◆ DATA EXTRACT:
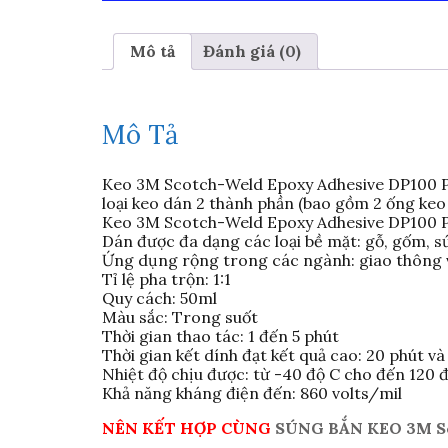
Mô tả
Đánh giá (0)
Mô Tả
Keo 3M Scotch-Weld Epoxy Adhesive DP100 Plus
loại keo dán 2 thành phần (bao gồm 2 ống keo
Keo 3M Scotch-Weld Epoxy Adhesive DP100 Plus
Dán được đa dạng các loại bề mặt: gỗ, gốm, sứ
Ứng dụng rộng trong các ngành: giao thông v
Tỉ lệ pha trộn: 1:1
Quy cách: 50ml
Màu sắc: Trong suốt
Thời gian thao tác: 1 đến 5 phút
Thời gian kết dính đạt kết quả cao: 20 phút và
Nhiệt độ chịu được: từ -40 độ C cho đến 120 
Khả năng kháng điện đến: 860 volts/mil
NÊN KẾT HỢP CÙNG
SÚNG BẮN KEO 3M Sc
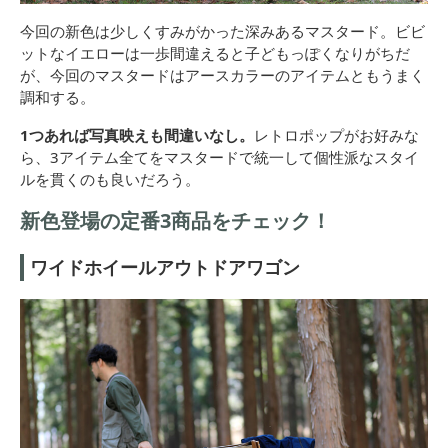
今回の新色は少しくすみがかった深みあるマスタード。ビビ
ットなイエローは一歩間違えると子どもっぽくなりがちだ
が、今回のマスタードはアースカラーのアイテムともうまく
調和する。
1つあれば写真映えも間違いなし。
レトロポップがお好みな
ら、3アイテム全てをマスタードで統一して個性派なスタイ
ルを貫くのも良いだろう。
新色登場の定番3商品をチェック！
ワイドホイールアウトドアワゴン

---

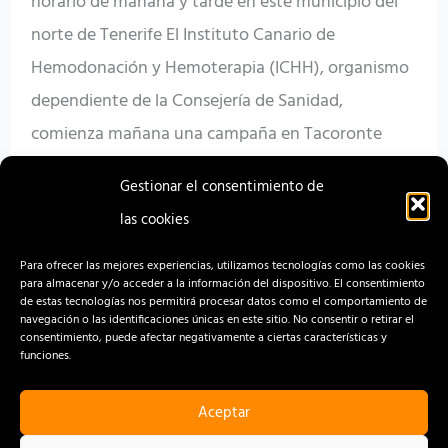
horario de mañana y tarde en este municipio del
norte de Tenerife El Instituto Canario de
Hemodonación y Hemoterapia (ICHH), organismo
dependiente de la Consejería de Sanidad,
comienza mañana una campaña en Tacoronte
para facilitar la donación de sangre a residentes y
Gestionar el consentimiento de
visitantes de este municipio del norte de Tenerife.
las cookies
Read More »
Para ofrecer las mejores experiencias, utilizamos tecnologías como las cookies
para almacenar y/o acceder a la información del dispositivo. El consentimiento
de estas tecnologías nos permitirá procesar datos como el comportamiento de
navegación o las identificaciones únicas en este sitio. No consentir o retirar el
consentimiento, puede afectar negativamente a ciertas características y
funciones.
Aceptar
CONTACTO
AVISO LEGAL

* * *

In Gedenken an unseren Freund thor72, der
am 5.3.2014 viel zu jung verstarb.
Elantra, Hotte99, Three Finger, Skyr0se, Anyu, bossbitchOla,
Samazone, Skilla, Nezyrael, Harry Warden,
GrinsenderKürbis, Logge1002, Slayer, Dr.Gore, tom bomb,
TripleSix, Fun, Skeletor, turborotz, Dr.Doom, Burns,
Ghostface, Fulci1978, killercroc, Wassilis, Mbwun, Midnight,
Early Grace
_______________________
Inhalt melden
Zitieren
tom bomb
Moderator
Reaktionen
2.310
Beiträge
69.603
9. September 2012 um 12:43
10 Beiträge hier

◆ ASSIGNED TASK:
Please give an exact copy of the lines above, beginning with the line containing "visitantes de este" and running through the line containing "para almacenar y/o", and of no other lines.

◆ RESULT FOR THIS EXERCISE:
visitantes de este municipio del norte de Tenerife.
las cookies
Read More »
Para ofrecer las mejores experiencias, utilizamos tecnologías como las cookies
para almacenar y/o acceder a la información del dispositivo. El consentimiento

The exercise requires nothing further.